Review of Flanders

Flanders (2006)
9/10
a poet tells a story of the most important kind
2 August 2006
Warning: Spoilers
Bruno Dumont does not like expressions on people faces. The characters in his films do not act with facial expressions. Instead they move and talk and look around like any real live person might do except with no emotion. This is called minimalism. Dumont directs his actors to portray as minimal emotion, reaction, sensation as possible. This does not mean he does not take the face into consideration. No, no. It is in the face that we can see the person, what they have been through, how much they might have suffered, experienced, etc. In fact, Dumont chooses faces well. And what Dumont does better than choose the faces of his actors is he creates a sense of emotions, internal confusion, and unguided motivation in a world that exists solely between the boundaries of our vision and the outermost layer of our eyes. We see this in Flandres.

What could and usually is, in cinema, a way to convey emotions is by framing facial expressions which usually follow or/and precede dialogue. Dumont simplifies this process and leaves any emotional identification more up to interpretation, and consequently having us rely on our own feelings as viewers to understand the characters depth rather than understanding the characters feelings – for as it seems, for Dumont, feelings are a rather difficult thing to express.

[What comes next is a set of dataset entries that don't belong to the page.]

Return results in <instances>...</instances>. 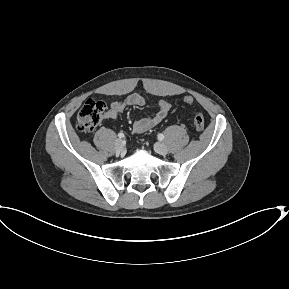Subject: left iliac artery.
I'll use <instances>...</instances> for the list:
<instances>
[{"instance_id":"obj_1","label":"left iliac artery","mask_w":289,"mask_h":289,"mask_svg":"<svg viewBox=\"0 0 289 289\" xmlns=\"http://www.w3.org/2000/svg\"><path fill=\"white\" fill-rule=\"evenodd\" d=\"M158 139L159 140H163L164 139V135L162 133L158 134Z\"/></svg>"}]
</instances>
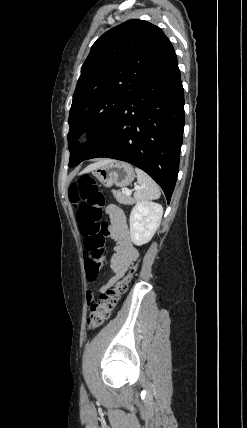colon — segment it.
<instances>
[{
	"label": "colon",
	"mask_w": 247,
	"mask_h": 428,
	"mask_svg": "<svg viewBox=\"0 0 247 428\" xmlns=\"http://www.w3.org/2000/svg\"><path fill=\"white\" fill-rule=\"evenodd\" d=\"M70 198L77 203V220L80 232L84 236L86 279L94 282L98 279L103 266L105 235L108 227L101 221L104 196L95 180L89 175H84L71 187ZM136 269L137 265H133L120 281L100 295L97 302L93 299L88 301L90 304L87 319L89 328H98L110 318L120 297L126 292Z\"/></svg>",
	"instance_id": "colon-1"
}]
</instances>
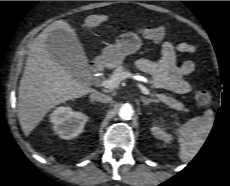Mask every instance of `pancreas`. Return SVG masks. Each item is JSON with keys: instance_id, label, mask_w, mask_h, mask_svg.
I'll return each mask as SVG.
<instances>
[{"instance_id": "pancreas-1", "label": "pancreas", "mask_w": 230, "mask_h": 186, "mask_svg": "<svg viewBox=\"0 0 230 186\" xmlns=\"http://www.w3.org/2000/svg\"><path fill=\"white\" fill-rule=\"evenodd\" d=\"M124 72H126V69L124 68V66H118L114 70L112 77L120 76ZM152 95L156 98L155 100L157 102H163L164 104L168 105L170 108L178 110V111L188 112V109H186L185 106L181 102H179L178 100L172 97L166 96L165 94H158L156 92H154Z\"/></svg>"}]
</instances>
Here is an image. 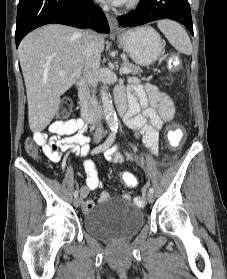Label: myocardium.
I'll list each match as a JSON object with an SVG mask.
<instances>
[{"instance_id":"myocardium-1","label":"myocardium","mask_w":227,"mask_h":279,"mask_svg":"<svg viewBox=\"0 0 227 279\" xmlns=\"http://www.w3.org/2000/svg\"><path fill=\"white\" fill-rule=\"evenodd\" d=\"M141 0H125L123 2V7L126 10H133L135 8L138 7V5L140 4Z\"/></svg>"}]
</instances>
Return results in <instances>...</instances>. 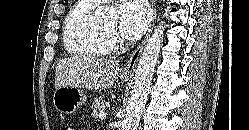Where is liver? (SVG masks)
Wrapping results in <instances>:
<instances>
[{
  "mask_svg": "<svg viewBox=\"0 0 249 130\" xmlns=\"http://www.w3.org/2000/svg\"><path fill=\"white\" fill-rule=\"evenodd\" d=\"M120 72L117 62L95 56H74L56 66L55 89L63 86L104 90L110 88Z\"/></svg>",
  "mask_w": 249,
  "mask_h": 130,
  "instance_id": "liver-1",
  "label": "liver"
}]
</instances>
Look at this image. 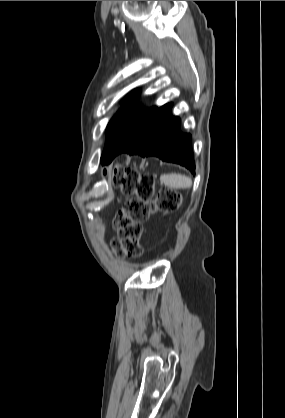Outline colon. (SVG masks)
Returning a JSON list of instances; mask_svg holds the SVG:
<instances>
[{
    "instance_id": "obj_1",
    "label": "colon",
    "mask_w": 285,
    "mask_h": 418,
    "mask_svg": "<svg viewBox=\"0 0 285 418\" xmlns=\"http://www.w3.org/2000/svg\"><path fill=\"white\" fill-rule=\"evenodd\" d=\"M128 168L115 169L112 177L129 198L114 220L117 235L111 240L110 250L118 256L139 258L143 249L140 239L145 222L154 212H174L181 195L170 188H163L155 195L153 177L131 173Z\"/></svg>"
}]
</instances>
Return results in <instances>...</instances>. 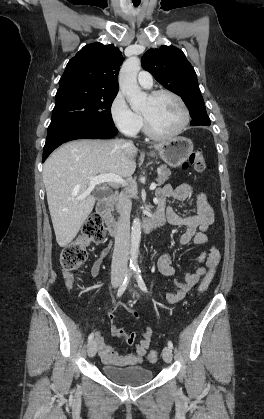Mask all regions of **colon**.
<instances>
[{"label":"colon","instance_id":"colon-1","mask_svg":"<svg viewBox=\"0 0 264 419\" xmlns=\"http://www.w3.org/2000/svg\"><path fill=\"white\" fill-rule=\"evenodd\" d=\"M182 167L187 169L192 167L196 172H202L205 169V158L200 151H194L183 163ZM105 237V227L102 218L94 214L85 222L81 236L69 243L61 252L60 263L65 272L69 283L72 282V273L77 270L87 259L86 245L88 243H100ZM214 270H209L203 278L199 292L204 293L212 282ZM148 359L155 362L158 359V352L151 350Z\"/></svg>","mask_w":264,"mask_h":419}]
</instances>
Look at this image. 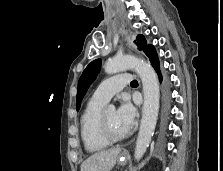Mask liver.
<instances>
[{"mask_svg":"<svg viewBox=\"0 0 223 171\" xmlns=\"http://www.w3.org/2000/svg\"><path fill=\"white\" fill-rule=\"evenodd\" d=\"M121 148H111L94 153L81 164L80 171H110L116 164Z\"/></svg>","mask_w":223,"mask_h":171,"instance_id":"1","label":"liver"}]
</instances>
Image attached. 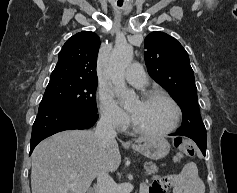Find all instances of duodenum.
I'll return each instance as SVG.
<instances>
[{"mask_svg":"<svg viewBox=\"0 0 237 193\" xmlns=\"http://www.w3.org/2000/svg\"><path fill=\"white\" fill-rule=\"evenodd\" d=\"M89 193H96L95 191H90Z\"/></svg>","mask_w":237,"mask_h":193,"instance_id":"410a0bca","label":"duodenum"}]
</instances>
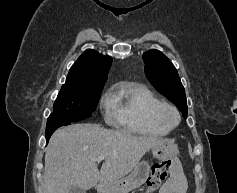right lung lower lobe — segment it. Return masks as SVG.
Segmentation results:
<instances>
[{
    "label": "right lung lower lobe",
    "instance_id": "98d812e1",
    "mask_svg": "<svg viewBox=\"0 0 237 193\" xmlns=\"http://www.w3.org/2000/svg\"><path fill=\"white\" fill-rule=\"evenodd\" d=\"M70 122L71 121H68L66 119H62L59 117H49L47 121V126H46V141L47 142L49 141L51 135L57 128L61 126L69 125Z\"/></svg>",
    "mask_w": 237,
    "mask_h": 193
}]
</instances>
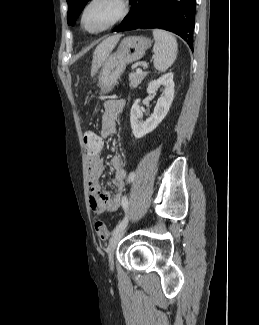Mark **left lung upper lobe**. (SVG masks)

Dumont does this by montage. The main character, Demester, a weird but thoughtful looking guy, is with the girl he does not call his girlfriend, Barbe, on the day before he leaves to war. They are sitting before a bonfire in the French country side during winter. They are met by the guy who the Barbe recently met at a bar, Blondel, a pretty looking boy. Barbe and Blondel have sex right away in the parking lot. Demester watches this happen but does not react. Both Blondel and Demester are going to war and will be in the same brigade. Barbe is sitting between them. They simultaneously lay back in the grass. Barbe takes turns kissing them, leaning from one side to Demester then to Blondel, telling them how much she will miss them both. Demester sits up. He stares off in the distance, detached from the situation. After seeing his blank face for a while we cut to a silhouette of a tree in the distance with the flat and frozen winter country in the background. The tree has no leaves, it's branches reach out wildly in all directions. A few moments pass. And cut.

Sex in Dumont's films is often brutal and sad, and is always short. The girls never appear to get pleasure out of sex and the guy is always mechanical and numb. Demester and Barbe walk silently for some time to an isolated grassy area where they do not kiss, Barbe only pulls down her pants and says, "do you want me?" at which point Demester gets on top of Barbe. It is as though the characters in Dumont's films are simplified to their basic animal needs and that sex is the only means to some deeper connection. In "The Life of Jesus" the main boy and his girl are often in the background of a scene kissing at a slugs pace with no elevation of excitement, receiving no reaction from friends nearby, frozen in a suction like mouth to mouth. Likewise, in a scene in "Humanity" sex is shot from a wide angle in a long take revealing the banality of the act.

Shots of repetitive motions often last for awkwardly moments. As Demester is plowing though a field – he is a farmhand – with a tractor a close up of the blades slicing through mud and dirt underline the mere ugliness and mechanical repetitive nature of things. Shots and repetition like this persist in all Dumont's films. In "The Life of Jesus" it is the sight and sounds of the Scooters, the monotone kissing of the young couple, and in "Humanity," it is the legs of a man riding a bike, among others, which the viewer is forced to watch obsessively.

Above all Dumont is a moralist, however subtle. He shows us the thoughtlessness of our actions. Flandres is, in short, about a guy who does not know if he loves a girl. He leaves to war, and there he rapes, kills, witnesses killing, leaves behind a fellow soldier in order to save himself, gets lost, and is himself nearly killed in a few situations. His life is spared not by any of his good deeds, for there are few, instead his life is spared by none other than blind luck. He is not special. He is just lucky. And after having returned home to his little simple life in the French countryside, unable to verbalize this experiences to Barbe, the only words he is able to conjure up, after some difficulty, is I love you.